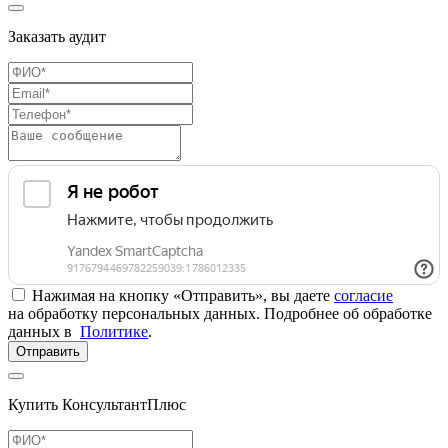
Заказать аудит
Нажимая на кнопку «Отправить», вы даете
согласие
на обработку персональных данных. Подробнее об обработке
данных в
Политике
.
Отправить
Купить КонсультантПлюс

------------------------------------------------

» **How to complete this task**
Check each line of the records for the string "Отправить" and copy those that have it.

» **Finished task**
Нажимая на кнопку «Отправить», вы даете
Отправить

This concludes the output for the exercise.